I don't have any one project that I am more proud of than the other. I am proud of all of my projects from the most miserable failure to the most triumphant victory. They all got me to where I am now and that is what makes me proud of them. If I were to say the project that has the most meaning to me, I think it would be this one (pictured below) When I was a child, I would visit my grandfather on the east coast every summer. He would always make wooden boats for me to play with and I would always lose them and he would make another. The base of this project is the last remaining boat that my grandfather ever made for me. He's been gone for many years now and after looking at the rustic, hand carved boat for a long time, I thought that it was time for our two woodworking worlds to collide. I cut the top section out of oak and joined the two boats together. Two different styles, joined together, separated by 3 generations and over 30 years apart. I guess the rustic base represents my grandfather's work. The oak top that I made, represents what I saw when I looked at the boats he made for me as a child. I think I still see them that way.

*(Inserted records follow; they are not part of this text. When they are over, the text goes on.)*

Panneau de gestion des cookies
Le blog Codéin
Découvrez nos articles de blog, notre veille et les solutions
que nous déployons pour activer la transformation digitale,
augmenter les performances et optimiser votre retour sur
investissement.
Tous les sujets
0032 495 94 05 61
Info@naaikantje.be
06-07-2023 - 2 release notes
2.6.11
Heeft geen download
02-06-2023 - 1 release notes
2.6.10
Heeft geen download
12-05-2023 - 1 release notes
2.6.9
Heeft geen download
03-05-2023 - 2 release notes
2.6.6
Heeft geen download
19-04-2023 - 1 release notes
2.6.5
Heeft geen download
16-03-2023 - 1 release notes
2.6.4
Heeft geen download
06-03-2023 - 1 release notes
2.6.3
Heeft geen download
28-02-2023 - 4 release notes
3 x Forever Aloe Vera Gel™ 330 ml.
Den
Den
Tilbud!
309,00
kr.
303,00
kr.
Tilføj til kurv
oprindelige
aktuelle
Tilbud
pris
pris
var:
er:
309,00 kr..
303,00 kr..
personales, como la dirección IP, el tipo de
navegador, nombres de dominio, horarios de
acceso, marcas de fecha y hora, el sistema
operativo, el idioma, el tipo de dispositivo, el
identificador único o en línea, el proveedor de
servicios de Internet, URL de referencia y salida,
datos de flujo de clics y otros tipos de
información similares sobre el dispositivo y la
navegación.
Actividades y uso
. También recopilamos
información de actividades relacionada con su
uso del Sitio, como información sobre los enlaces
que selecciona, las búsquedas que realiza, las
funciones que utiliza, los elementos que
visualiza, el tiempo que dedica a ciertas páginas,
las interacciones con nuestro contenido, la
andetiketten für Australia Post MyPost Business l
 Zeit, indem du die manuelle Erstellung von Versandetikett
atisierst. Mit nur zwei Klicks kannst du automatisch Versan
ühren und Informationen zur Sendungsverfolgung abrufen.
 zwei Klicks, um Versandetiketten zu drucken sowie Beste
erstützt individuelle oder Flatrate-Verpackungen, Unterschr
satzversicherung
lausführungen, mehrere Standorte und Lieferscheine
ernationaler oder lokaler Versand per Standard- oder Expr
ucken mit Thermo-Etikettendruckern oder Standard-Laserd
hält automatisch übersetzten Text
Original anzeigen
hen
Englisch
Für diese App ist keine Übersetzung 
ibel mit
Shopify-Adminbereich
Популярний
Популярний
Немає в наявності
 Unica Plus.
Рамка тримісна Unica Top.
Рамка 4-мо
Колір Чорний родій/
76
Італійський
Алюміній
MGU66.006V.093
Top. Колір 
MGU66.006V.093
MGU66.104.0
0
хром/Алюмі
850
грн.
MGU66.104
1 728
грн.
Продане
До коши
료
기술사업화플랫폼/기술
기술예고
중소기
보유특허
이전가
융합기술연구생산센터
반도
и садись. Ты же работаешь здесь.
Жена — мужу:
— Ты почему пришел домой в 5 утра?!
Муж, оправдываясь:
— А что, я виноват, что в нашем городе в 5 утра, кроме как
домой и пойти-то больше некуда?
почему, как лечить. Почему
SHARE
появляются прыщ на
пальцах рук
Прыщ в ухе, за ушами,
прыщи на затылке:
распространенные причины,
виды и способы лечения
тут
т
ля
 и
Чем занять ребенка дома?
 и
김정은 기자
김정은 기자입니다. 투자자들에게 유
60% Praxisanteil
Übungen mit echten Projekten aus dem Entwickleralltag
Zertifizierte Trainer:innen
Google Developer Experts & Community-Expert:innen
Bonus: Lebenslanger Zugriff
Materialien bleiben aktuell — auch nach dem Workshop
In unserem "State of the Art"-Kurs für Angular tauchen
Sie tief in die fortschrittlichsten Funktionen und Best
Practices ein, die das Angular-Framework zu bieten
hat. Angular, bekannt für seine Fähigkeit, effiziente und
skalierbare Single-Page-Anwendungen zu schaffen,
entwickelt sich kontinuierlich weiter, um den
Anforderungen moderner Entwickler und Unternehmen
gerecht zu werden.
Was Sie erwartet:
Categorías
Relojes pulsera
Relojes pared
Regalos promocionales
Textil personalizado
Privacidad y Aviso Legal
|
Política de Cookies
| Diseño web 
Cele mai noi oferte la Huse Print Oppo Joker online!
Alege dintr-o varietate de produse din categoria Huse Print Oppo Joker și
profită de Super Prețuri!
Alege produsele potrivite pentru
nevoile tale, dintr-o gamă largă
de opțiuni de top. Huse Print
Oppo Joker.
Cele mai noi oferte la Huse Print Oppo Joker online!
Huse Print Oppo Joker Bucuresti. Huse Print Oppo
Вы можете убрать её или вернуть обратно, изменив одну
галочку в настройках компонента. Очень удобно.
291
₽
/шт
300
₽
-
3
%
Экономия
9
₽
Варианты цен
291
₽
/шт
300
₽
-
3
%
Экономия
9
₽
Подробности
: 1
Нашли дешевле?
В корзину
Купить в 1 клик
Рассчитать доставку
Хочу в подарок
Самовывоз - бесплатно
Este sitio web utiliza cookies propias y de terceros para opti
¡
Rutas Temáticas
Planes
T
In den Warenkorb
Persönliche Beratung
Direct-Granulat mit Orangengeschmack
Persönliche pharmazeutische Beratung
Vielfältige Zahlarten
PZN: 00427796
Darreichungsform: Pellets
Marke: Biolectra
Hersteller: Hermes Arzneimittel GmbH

Reactions: Like 4 | Way Cool 1 | Sincere 2


----------



## ripjack13 (Mar 23, 2014)

Very nice Ken. That is a perfect way to display the 2 works.....nicely done sir.

Reactions: Thank You! 1 | Agree 2


----------



## LemonadeJay (Mar 27, 2014)

Well the question doesn't say the answer has to be something made from wood so here goes. I had a hard time narrowing down to one so- We bought a fixer upper house on a lake. A family project there was to build a retaining wall, steps and brick walkway. it was a lot of work because the blocks in the wall were 85 and 100 pounds each. My oldest son and I did the heavy work of the wall blocks and the digging. My wife and the younger two boys did the layout and placement of the brick pavers. Lots of fun.

Next up is the wood fired brick pizza oven. The boys and I built this last Spring. Fun to build. Concrete, block, brick, and stucco. Some repairs needed after the first winter but the pizza parties are a lot of fun. Especially when the kids invite a bunch of friends over.

Reactions: Like 3


----------